Les entreprises tech ont tourné la page sur l’accompagnement de la transformation des entreprises. Elles se battent entre elles pour des parts du marché grand public, les retours sur investissement de centaines de milliards de capitaux, et pour gagner des débats sur les réseaux sociaux. Ce n’est pas vraiment le théâtre de l’IA auquel on s’attendait cette semaine, mais le match n’a pas vraiment apporté de sensations fortes non plus, laissant le show de la mi-temps porter toute l’animation.

Elles ne se préoccupent plus des cadres de transformation organisationnelle, des stratégies de transition de la main-d’œuvre, des pistes pour l’évolution managériale, de la confiance et de la gestion du changement, ou de la définition du travail qui reste véritablement humain.

C’est désormais autant votre rôle qu’avant, et si vous pensez qu’ils conçoivent des solutions pour vous aider à affronter cette réalité, détrompez-vous. 

L’invasion de l’IA dimanche soir l’a rendu limpide : ils se concentrent désormais sur l’adoption grand public, parce que la transformation en entreprise est compliquée, lente, et nécessite d’admettre des vérités inconfortables sur la suppression des emplois.

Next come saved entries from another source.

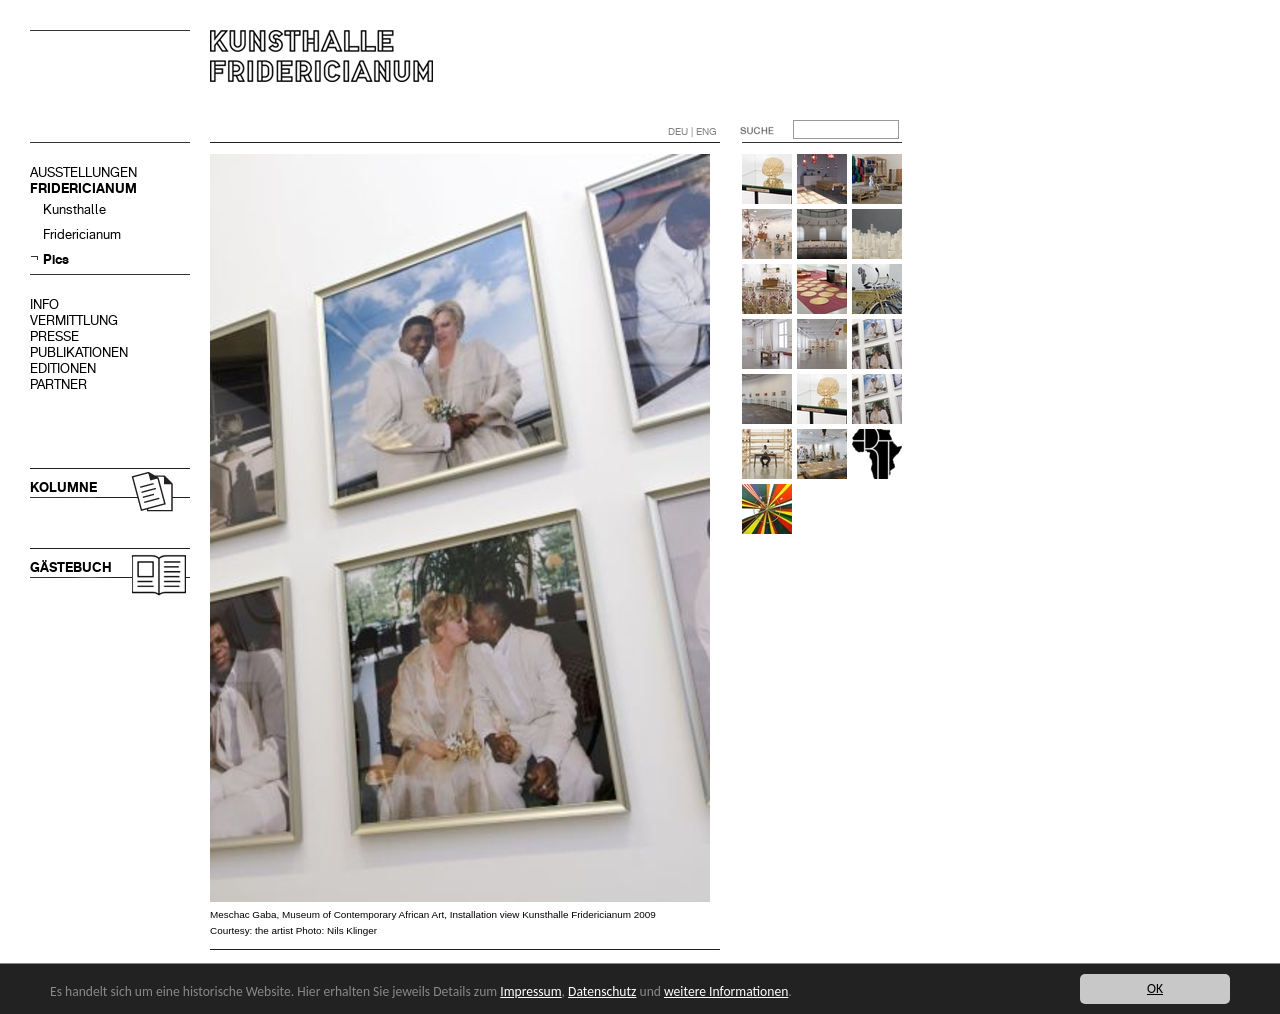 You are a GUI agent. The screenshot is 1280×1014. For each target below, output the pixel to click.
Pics (56, 259)
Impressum (530, 991)
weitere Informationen (726, 991)
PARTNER (58, 384)
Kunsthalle (74, 209)
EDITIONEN (63, 368)
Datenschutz (602, 991)
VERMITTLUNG (74, 320)
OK (1155, 988)
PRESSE (54, 336)
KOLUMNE (63, 487)
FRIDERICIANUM (83, 188)
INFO (44, 304)
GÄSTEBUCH (71, 567)
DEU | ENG (692, 131)
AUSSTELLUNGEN (83, 172)
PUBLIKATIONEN (79, 352)
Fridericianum (82, 234) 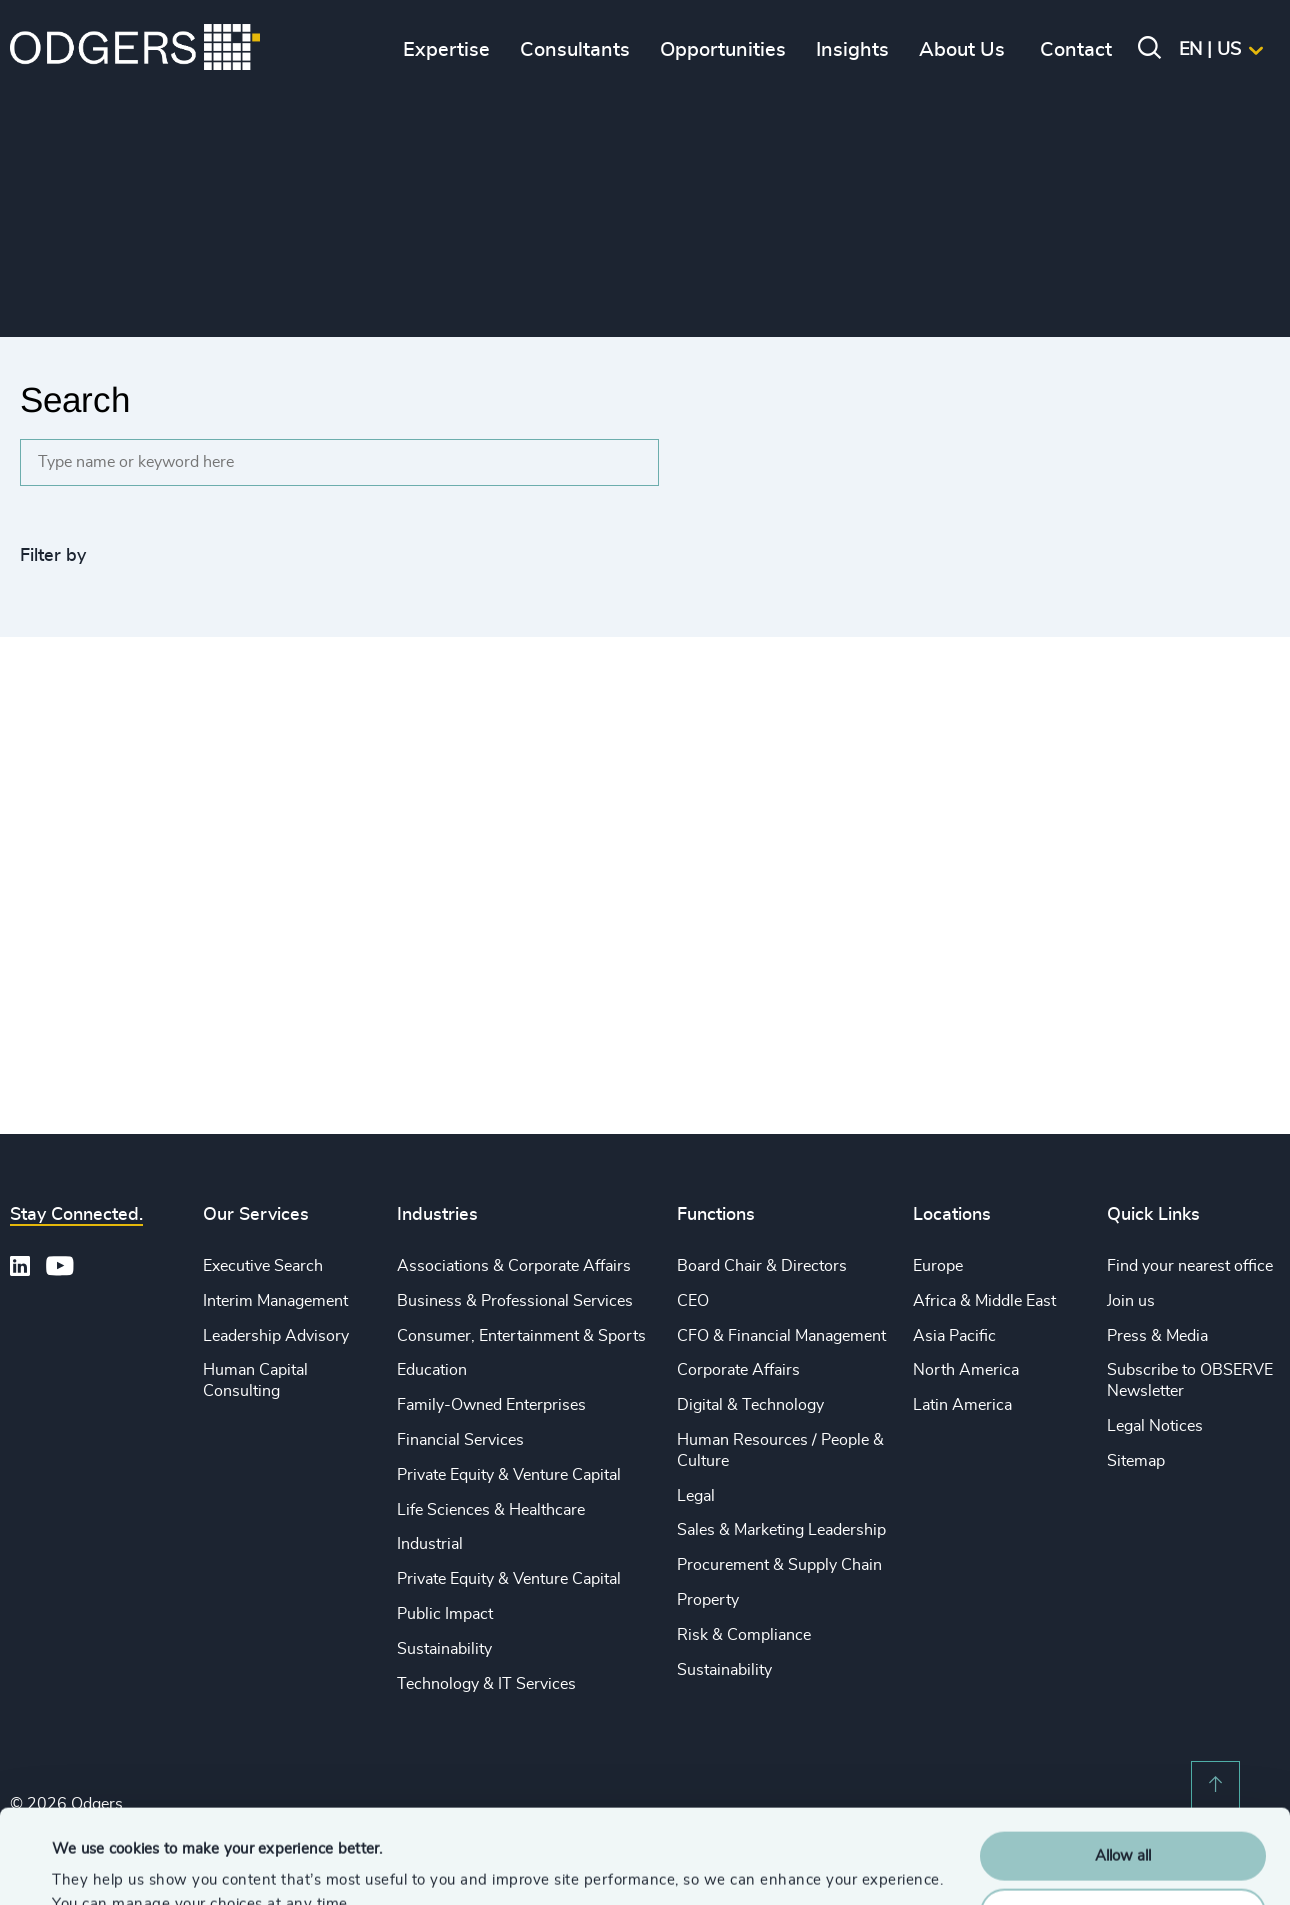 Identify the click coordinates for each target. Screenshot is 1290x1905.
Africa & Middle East (984, 1301)
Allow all (1123, 1762)
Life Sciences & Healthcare (491, 1510)
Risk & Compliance (744, 1635)
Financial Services (460, 1440)
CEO (693, 1301)
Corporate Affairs (738, 1370)
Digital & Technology (750, 1405)
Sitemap (1136, 1461)
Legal (696, 1496)
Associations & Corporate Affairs (514, 1266)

Votre avantage concurrentiel sera d’être un bon gestionnaire pendant que d’autres tâtonnent dans l’adoption de l’IA et perdent des talents. Vous pouvez être l’organisation qui trouve la clé humaine de cette transformation. 

Les entreprises du mid-market sont confrontées à des défis uniques—vous ne pouvez pas adapter la stratégie de Google à votre échelle. Il vous faut des cadres adaptés à des organisations où chaque poste compte et où l’erreur n’est pas permise.

La vague d’IA au Super Bowl était censée nous convaincre que nous entrons dans une ère passionnante. Le manifeste défensif d’Altman devait positionner OpenAI comme le choix démocratique.

Au lieu de cela, ils ont révélé une crise de la communication. Les entreprises technologiques ne savent pas comment parler de ce qu'elles ont créé parce qu'elles ne veulent pas reconnaître ce que cela fait réellement.

Vous devez quand même regarder votre personnel dans les yeux et mener à bien cette transformation. Alors qu'Altman écrit sur les « chemins sombres » et qu’Anthropic critique les stratégies d'entreprise, vous avez du travail réel à accomplir : bâtir une architecture de confiance, faire évoluer le rôle des managers, définir les organisations basées sur les compétences, et comprendre ce qui rend le travail humain irremplaçablement précieux.

La clarté est un cadeau. Si vous ne le saviez pas avant, vous savez désormais exactement où vous en êtes.